どうせこれから姦す女だ、俺らが終わったらあんたにもたっぷり楽しむ時間をやるから、早くこの手を放してくんねえか?」

 平太はつとめて平静に伊蔵を説得し、伊蔵は唇を噛み締め項垂れる。俯いた伊蔵の瞳に映っていたのは迷いだった。自分の命と好いた女への想いを天秤にかけられ、究極の選択の狭間にいる男の目。
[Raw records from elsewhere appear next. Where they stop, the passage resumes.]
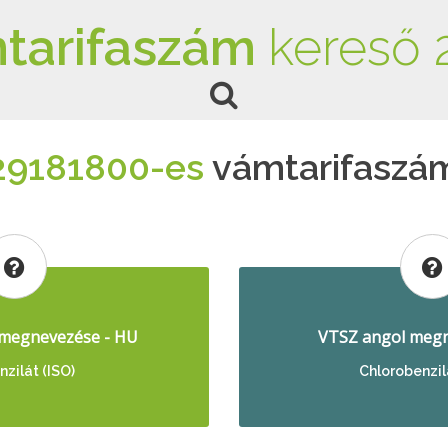
tarifaszám
kereső 
29181800-es
vámtarifaszá
megnevezése - HU
VTSZ angol megn
nzilát (ISO)
Chlorobenzil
伊蔵の暗く歪んだ瞳がお凛をとらえ、二人の視線が重なりあった時、お凛は衝動的に叫んでいた。

「お願い助けて!私は、千歳屋にも、こんな男達にも抱かれたくない!」

 そしてお凛は、意図的に言ったのだ。

「あんたがいい!伊蔵さん!あんたに抱かれたかったから、私は…」

 自分に恋い焦がれている男の理性を吹き飛ばす嘘を。その嘘は、かろうじて保たれていた天秤の均衡を激しく崩し、平太の身体は、伊蔵に殴られ地面に叩きつけられる。

「この野郎!気が狂ったか!」

 忘八の一人が刀を抜き伊蔵に切りかかったが、自らも刀を抜いた伊蔵は、怒りに任せ死物狂いで向かってきた男を、赤子の手を捻るように難なく切り殺した。その様子を見ていた平太は身体を起こし、怯えながらもなんとか伊蔵を宥めようとする。
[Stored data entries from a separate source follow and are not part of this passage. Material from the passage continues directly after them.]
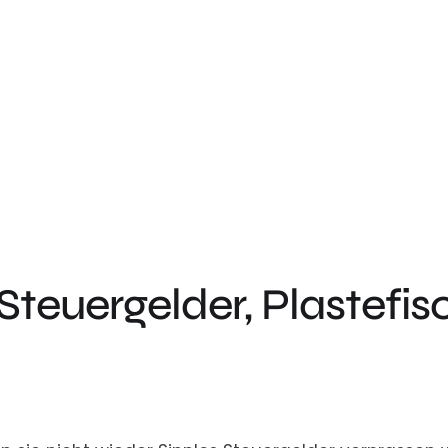
Steuergelder, Plastefis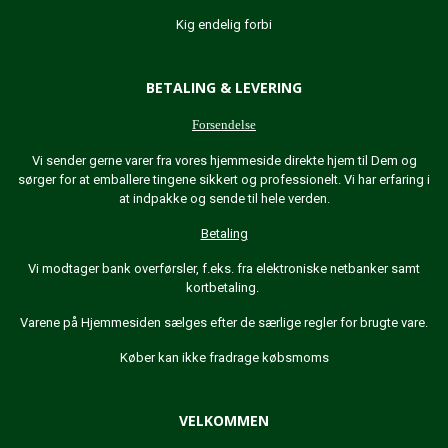
Kig endelig forbi
BETALING & LEVERING
Forsendelse
Vi sender gerne varer fra vores hjemmeside direkte hjem til Dem og
sørger for at emballere tingene sikkert og professionelt. Vi har erfaring i
at indpakke og sende til hele verden.
Betaling
Vi modtager bank overførsler, f.eks. fra elektroniske netbanker samt
kortbetaling.
Varene på Hjemmesiden sælges efter de særlige regler for brugte vare.
Køber kan ikke fradrage købsmoms
VELKOMMEN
「落ち着いてくれよ伊蔵さん、この女助けてほしくてあんたに惚れてるようなこと言ってるがそんなの嘘だ、この女は…」
「黙れ!」

 平太が言い終わらぬうちに、伊蔵は平太の喉元に刀を突きつけた。その時、もう一人の忘八が平太の目配せで、人を呼ぼうと扉に向かって走りだしたが、即座に気付いた伊蔵に背中から斬りつけられ、無惨に倒れこむ。

「お凛は俺の女だ!邪魔するやつはこの場で殺してやる!」

 伊蔵の気迫に圧倒されたのか、平太は必死に叫んで命乞いをする。

「わかった!大丈夫だ!俺は絶対に邪魔しない!だから命だけは助けてくれ!」

 刀を手にしたまま、殺気立った表情で平太を睨んでいた伊蔵は、やがで刀を鞘に収めると、お凛を吊り下げていた縄で、その場から動けないよう平太の手足を縛りつけた。
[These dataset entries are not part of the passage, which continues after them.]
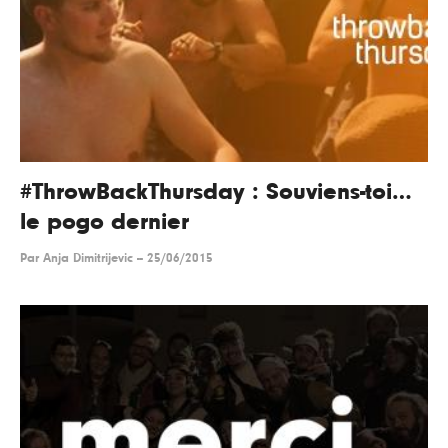
#ThrowBackThursday : Souviens-toi…
le pogo dernier
Par
Anja Dimitrijevic
--
25/06/2015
 お凛は、伊蔵と忘八達の争いを、どこか他人事のように茫然と眺めていたが、伊蔵の目がいよいよお凛に向けられた時、剥き出しの獣の本能が、陽炎のようにゆらめく男の瞳に恐怖を覚える。だが同時に、これから自分はこの男に抱かれるのだという、静かな覚悟がお凛の心を落ち着かせていく。伊蔵はお凛に走り寄ると、手足の縄を解きお凛を強く抱きしめた。

「ああ、夢みたいだ、俺はずっとあんたを好いていた!初めて見た時から、ずっとずっと、あんたを抱くことを夢見てきた!」

 唇が触れるほど顔を近づけ、熱に浮かされたように想いを告げる伊蔵を見つめたまま、お凛の瞳から涙が溢れてくる。それが一体何を意味する涙なのか、お凛自身にもわからない。
 でもこの男が、自分と同じなのだということはわかる。自分を決して好きになることのない女を深く想い、苦しみ、焦がれてきた、哀れで悲しい孤独な男。

「本当に?本当にあんたも、俺を好いてくれているのか?」

 不安気に尋ねてくる伊蔵の問いかけに、お凛は涙を流したまま小さく首を縦に降り、力無くぶら下がっていた自らの手を、伊蔵の背中に回す。
 自分はこの男に対して、なんの感情も持ってはいない。だけどこの男は、心底お凛を好いてくれている。千歳屋や、女を性処理の道具としか思っていない忘八達に犯されるよりずっといい。ただ、それだけのこと…

「伊蔵さん…」

 お凛は、佐知に聞いて知ったばかりの男の名を、縋るように甘く囁く。身体の芯が熱くなり、乾いていた下腹部がじんわりと濡れていく。それは、お凛の中で、綺麗事ではない女の性が目覚めた瞬間だった。